Full privacy requires not providing data at all, yet data are most accurate when you have everyone's at any given time. Our job is to find a happy medium between these two extremes. We are attempting to develop algorithms that can provide better privacy and security guarantees in different situations. In terms of the INE study, the telephone operators calculated and provided solely the origin-destination matrices, in which the entries represent the average number of people to move from point A to point B over a week's time. The problem lay in the fact that they didn't disclose their data protection methodology to the public at the time. Likewise, newspaper articles failed to explain what data the INE would have access to and how they planned to safeguard them.

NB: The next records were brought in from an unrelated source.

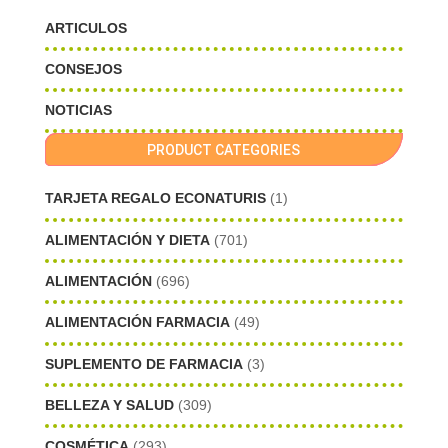
ARTICULOS
CONSEJOS
NOTICIAS
PRODUCT CATEGORIES
TARJETA REGALO ECONATURIS
(1)
ALIMENTACIÓN Y DIETA
(701)
ALIMENTACIÓN
(696)
ALIMENTACIÓN FARMACIA
(49)
SUPLEMENTO DE FARMACIA
(3)
BELLEZA Y SALUD
(309)
COSMÉTICA
(293)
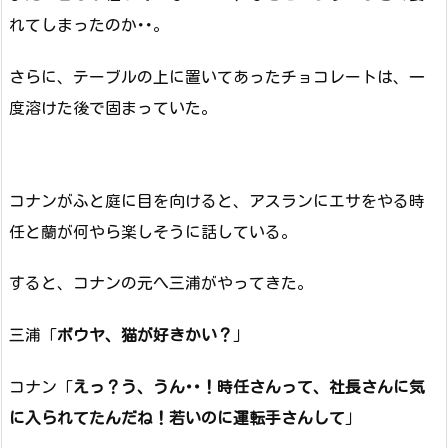
れてしまったのか･･。
さらに、テーブルの上に置いてあったチョコレートは、一
度溶けた後で固まっていた。
コナンがふと庭に目を向けると、アスランにエサをやる時
任と蘭が何やら楽しそうに話している。
すると、コナンの元へ三浦がやってきた。
三浦「
ボウヤ、猫が好きかい？
」
コナン「
えっ？う、うん･･！時任さんって、社長さんに気
に入られてたんだね！若いのに運転手さんして
」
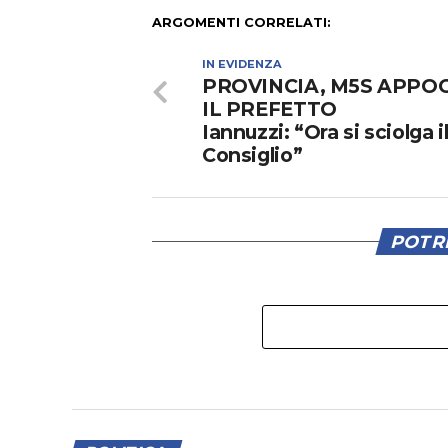
ARGOMENTI CORRELATI:
IN EVIDENZA
PROVINCIA, M5S APPO
IL PREFETTO
Iannuzzi: “Ora si sciolga i
Consiglio”
POTRE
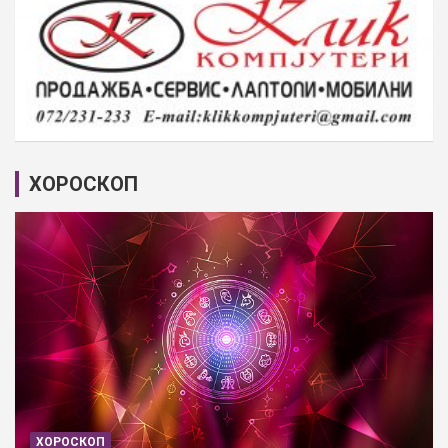
ХОРОСКОП
ХОРОСКОП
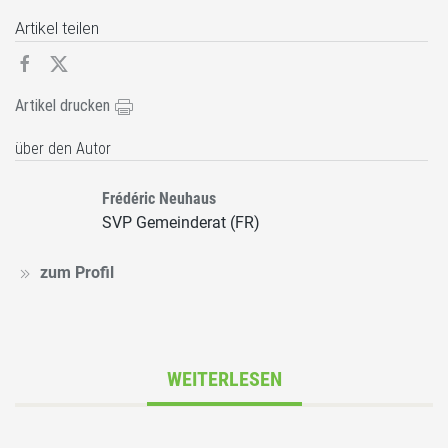
Artikel teilen
Artikel drucken
über den Autor
Frédéric Neuhaus
SVP Gemeinderat (FR)
zum Profil
WEITERLESEN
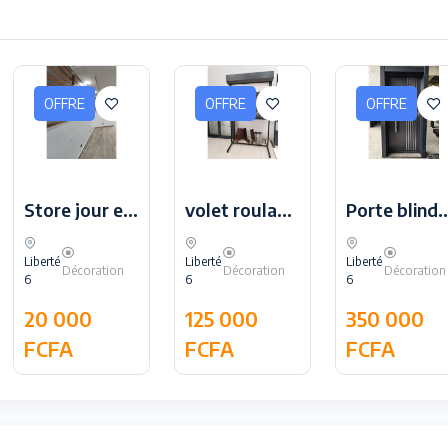
OFFRE
OFFRE
OFFRE
Store jour et nuit
volet roulant aluminium électrique
Porte blindée
Liberté
Liberté
Liberté
Décoration
Décoration
Décoration
6
6
6
20 000
125 000
350 000
FCFA
FCFA
FCFA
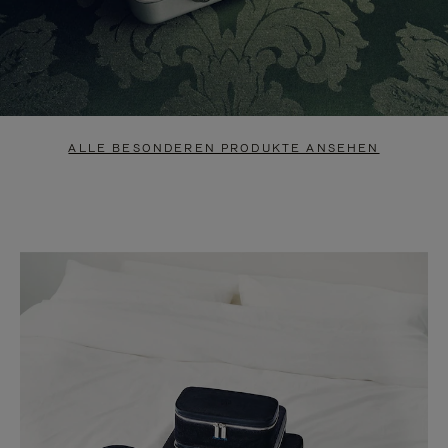
ALLE BESONDEREN PRODUKTE ANSEHEN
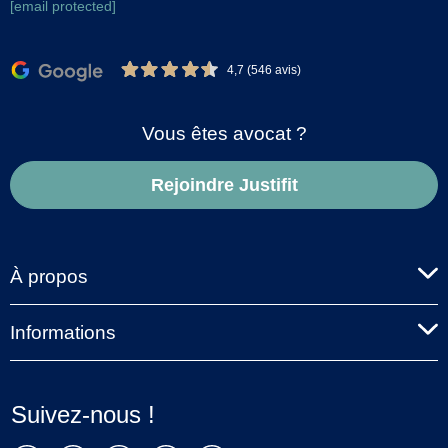
[email protected]
4,7 (546 avis)
Vous êtes avocat ?
Rejoindre Justifit
À propos
Informations
Suivez-nous !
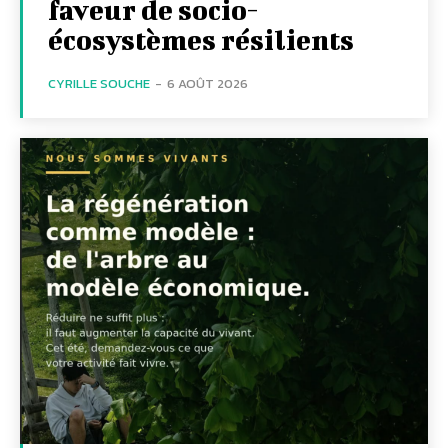
faveur de socio-
écosystèmes résilients
CYRILLE SOUCHE
-
6 AOÛT 2026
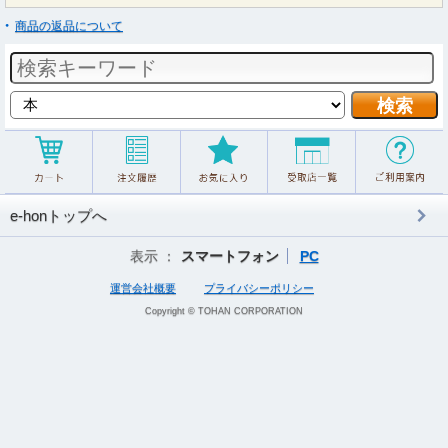
商品の返品について
e-honトップへ
表示 ：
スマートフォン
PC
運営会社概要
プライバシーポリシー
Copyright © TOHAN CORPORATION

-As citizens, can we be sure that the data we provide when we sign up on different websites, for example, are really anonymous?

Everyone should hear this story: a student from MIT managed to identify a governor's medical records with just three parameters – postal code, sex and date of birth – from a list of records that the governor himself had made public thinking that the data were anonymous because people's names and surnames had been redacted. There have also been reidentification attacks based on Netflix film reviews and geolocalized data from New York taxi drivers.

-Can our names and surnames be reattached to supposedly anonymous data through database analysis? Can we be reidentified in this way?

There are algorithms in place to try and keep this from happening. That being said, we should bear in mind that this comes at a cost: privacy protection equals less accuracy. Either way you tip the scale, the other side loses out. That's why I think we need a change in perspective. Maximum accuracy is the ultimate goal, as long as we respect people's right to privacy.

-In your mind, are citizens fully aware of the fact that sharing our data comes with a cost, that signing up for a website means giving away information that can then be used as the raw material for someone's business?

No, and we should be aware of all the data we generate on our computers, on Facebook, on Twitter, etc. We should also understand how they might be used and who may have access to them. Since most of our online activities take place from the comfort of our own homes, we feel like anything we type is private, but we need to know where all that information ends up and who can get their hands on it. When we navigate a web page or use a social medium, everything we do is stored. I would love to know what businesses have my data and what sorts of models they've built with them. In Europe, thanks to the General Data Protection Regulation, we can ask companies what data of ours they have. But they'll only tell you if you inquire.

Does disclosing our location come with any risks?

By tapping into your phone's GPS, we can find out where you live, where you spend your day, what time you leave your house, where you work, what hobbies you have, whether you are visiting the hospital more often than normal, and so on and so forth. Certain mobile apps ask for your location; if you allow them access to it, anyone with that information can find out what you're doing at any point during the day.

We're being watched from every direction, which is a bit unnerving, wouldn't you say?

I'm all for big data, but user privacy has to be there to limit its power. Businesses that gather data should be transparent and disclose what they use them for. We should also be able to audit the algorithms they have in place to safeguard our data and they should notify us when our data are added to databases.

What is your main technological challenge as experts working to anonymize data?

The world is filling up with sensors, such as those contained in our mobile phones or other objects with access to the Internet of Things, which makes keeping one's privacy an increasingly daunting task. Our challenge is to find a balance between respecting people's right to privacy and making the most out of data. Another hurdle involves raising people's awareness.